From the vantage point afforded by the transitivity component of English grammar, we can make the following observations about what remains of the institution of translating after the institution of teaching has recontextualized it in this way (by downranking it to the status of a ‘thing’, stripping it back to its processual core, and ‘disciplining’ it):
The title has not become ungrammatical even though it has omitted the downranked clause’s Beneficiary them (an indirect participant in the translating process). This allows us to predict that our survey of the activity structures that constitute the institutionalized teaching of translating will not necessarily uncover any traces of the presence of those for whom translators translate. The structural optionality of the Beneficiary also allows us to make out part of the topography of translation as an academic discipline: it appears to be one which does not fall within the organizational or financial sphere of responsibility of those who will reap the organizational and financial rewards of the future graduates’ professional skills. In this respect translation ought logically to be viewed by the state — which has to take on the responsibility for most of the financing, and for part of the organizing — as being on a par with other state-funded tertiary-level academic disciplines that deliver professional skills to future independent entrepreneurs, such as surgery, for example, or engineering. This, however, the state (or its agents, in those areas of university administration which are officially organizationally ‘autonomous’ and thus not under the state’s ‘direct’ control) does not do. There is a marked reluctance on the part of the state and its agents to provide adequate funding for the training of translators and interpreters.
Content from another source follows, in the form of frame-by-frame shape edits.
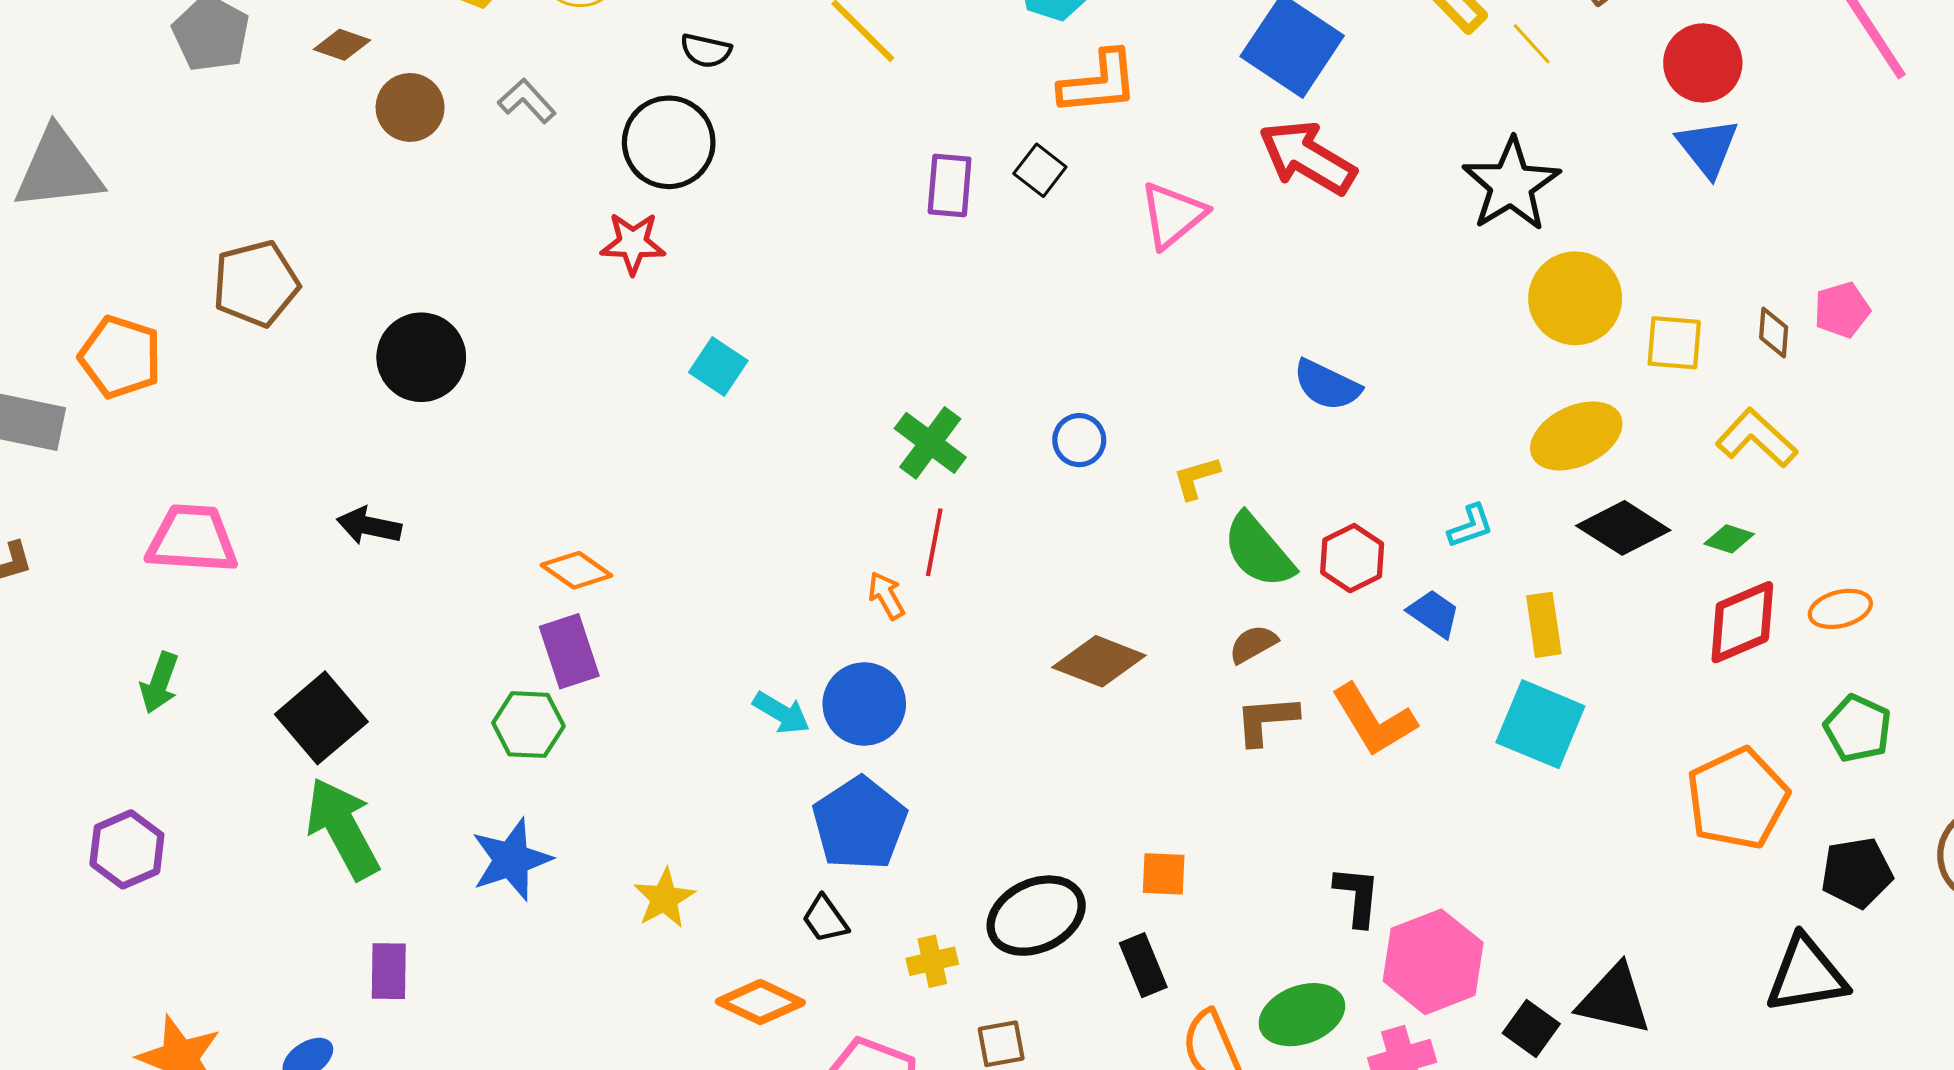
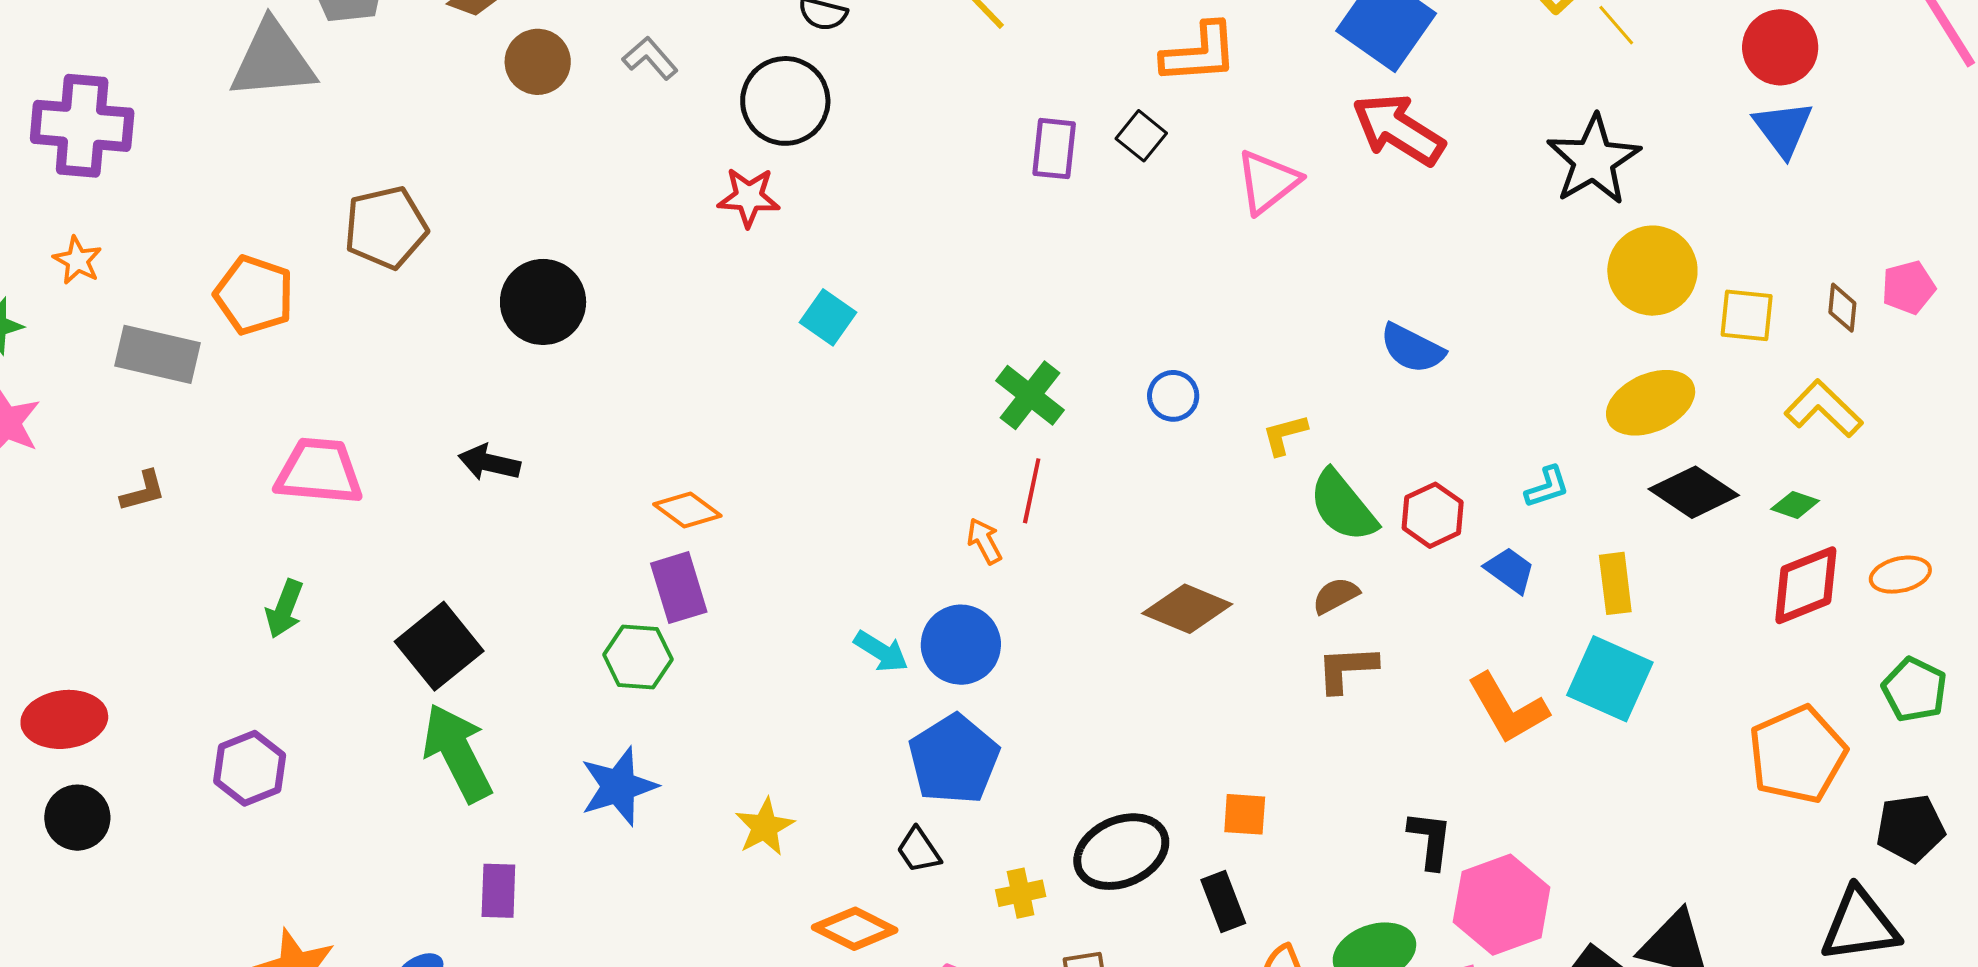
gray triangle: (58, 169) -> (273, 60), moved
orange L-shape: (1374, 720) -> (1508, 708), moved

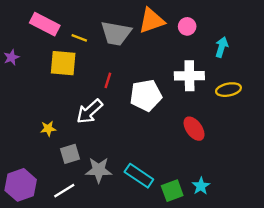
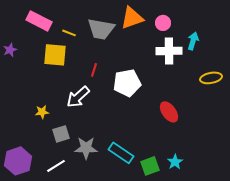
white cross: (189, 76) -> (169, 51), moved
yellow ellipse: (228, 90) -> (211, 78), moved

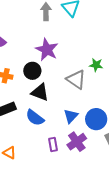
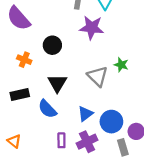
purple star: (47, 50) -> (92, 28), moved, turned -30
black circle: (32, 71) -> (52, 45), moved
black triangle: (40, 92) -> (57, 83), turned 30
The reason for this differential treatment is not immediately obvious; after all, it could be argued without the slightest hint of sarcasm that the skills of interpreters and translators are no less valuable to modern society than are those of surgeons and engineers. It is only when one recalls that most surgeons and engineers are men, whereas most graduates of translating and interpreting are women, that the real reason becomes clear. In a patriarchal society, the systematic undervaluing of ‘women’s work’ is a highly effective strategy for the maintenance of male power, and a central component of the institutionalized oppression of women as social beings.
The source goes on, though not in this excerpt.